- Try it -
Print the data exactly. Pictures stay out.

:: Dataset entries ::

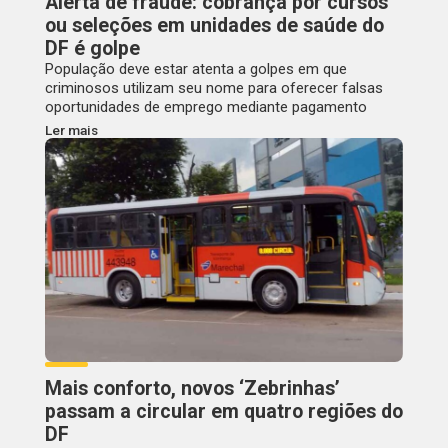
Alerta de fraude: cobrança por cursos
ou seleções em unidades de saúde do
DF é golpe
População deve estar atenta a golpes em que
criminosos utilizam seu nome para oferecer falsas
oportunidades de emprego mediante pagamento
Ler mais
Mais conforto, novos ‘Zebrinhas’
passam a circular em quatro regiões do
DF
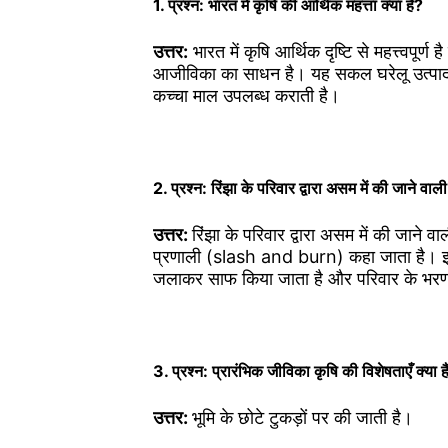
1. प्रश्न: भारत में कृषि की आर्थिक महत्ता क्या है?
उत्तर:
भारत में कृषि आर्थिक दृष्टि से महत्त्वपू
आजीविका का साधन है। यह सकल घरेलू उत्पाद (G
कच्चा माल उपलब्ध कराती है।
2. प्रश्न: रिंझा के परिवार द्वारा असम में की जाने वा
उत्तर:
रिंझा के परिवार द्वारा असम में की जाने व
प्रणाली (slash and burn) कहा जाता है। इसम
जलाकर साफ किया जाता है और परिवार के भर
3. प्रश्न: प्रारंभिक जीविका कृषि की विशेषताएँ क्या है
उत्तर:
भूमि के छोटे टुकड़ों पर की जाती है।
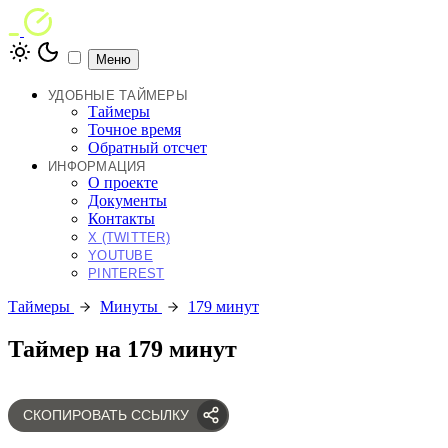
Меню
УДОБНЫЕ ТАЙМЕРЫ
Таймеры
Точное время
Обратный отсчет
ИНФОРМАЦИЯ
О проекте
Документы
Контакты
X (TWITTER)
YOUTUBE
PINTEREST
Таймеры
Минуты
179 минут
Таймер на 179 минут
СКОПИРОВАТЬ ССЫЛКУ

:::

- Final answer -
Alerta de fraude: cobrança por cursos
ou seleções em unidades de saúde do
DF é golpe
População deve estar atenta a golpes em que
criminosos utilizam seu nome para oferecer falsas
oportunidades de emprego mediante pagamento
Ler mais
Mais conforto, novos ‘Zebrinhas’
passam a circular em quatro regiões do
DF
1. प्रश्न: भारत में कृषि की आर्थिक महत्ता क्या है?
उत्तर:
भारत में कृषि आर्थिक दृष्टि से महत्त्वपू
आजीविका का साधन है। यह सकल घरेलू उत्पाद (G
कच्चा माल उपलब्ध कराती है।
2. प्रश्न: रिंझा के परिवार द्वारा असम में की जाने वा
उत्तर:
रिंझा के परिवार द्वारा असम में की जाने व
प्रणाली (slash and burn) कहा जाता है। इसम
जलाकर साफ किया जाता है और परिवार के भर
3. प्रश्न: प्रारंभिक जीविका कृषि की विशेषताएँ क्या है
उत्तर:
भूमि के छोटे टुकड़ों पर की जाती है।
Меню
УДОБНЫЕ ТАЙМЕРЫ
Таймеры
Точное время
Обратный отсчет
ИНФОРМАЦИЯ
О проекте
Документы
Контакты
X (TWITTER)
YOUTUBE
PINTEREST
Таймеры
Минуты
179 минут
Таймер на 179 минут
СКОПИРОВАТЬ ССЫЛКУ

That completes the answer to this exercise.